Friday, May 31, 2013

Back In '69 - Whizzer and Chips No. 1

As many readers of this site will know, my favourite comic is Whizzer and Chips, so it's about time I covered the very first issue of this fantastic children's weekly! The first issue, dated 18th October 1969, actually went on sale on Monday 13th October. Whizzer and Chips was often advertised as a great way to beat the Monday blues (and undoubtedly, it was)! It cost 6D, and for that you got two comics - Whizzer and Chips, each of which was 16 pages long (although, of course, it was always considered one comic inside the walls of the Fleetway fun-house).

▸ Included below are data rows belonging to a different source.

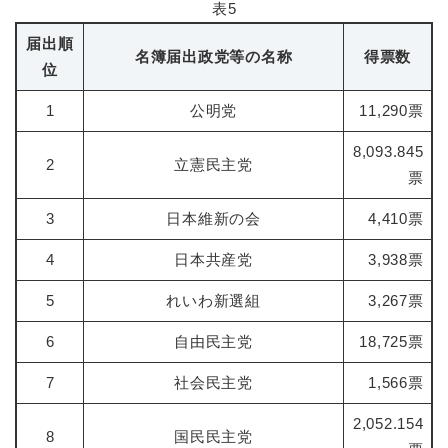
表5
届出順
名簿届出政党等の名称
得票数
位
1
公明党
11,290票
8,093.845
2
立憲民主党
票
3
日本維新の会
4,410票
4
日本共産党
3,938票
5
れいわ新選組
3,267票
6
自由民主党
18,725票
7
社会民主党
1,566票
2,052.154
8
国民民主党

The comic was advertised with a short advert on T.V., apparently featured Ginger walking around saying something. I've emailed dozens of collections and film museums searching for a recording of this advert, but sadly it looks as though it has been lost in the vaults of time. Brochures were also given out in other comics and publications printed on their traditional pink paper to promote the comic, at least three designs were released for the first issue, and at least one for the two subsequent issues. Here are the scans from my flyer; I don't have the other designs.

The first three issues came with free gifts (which I've posted here), but no. 1 came with a set of "Twelve Super Stickers"; each one had something witty written on it.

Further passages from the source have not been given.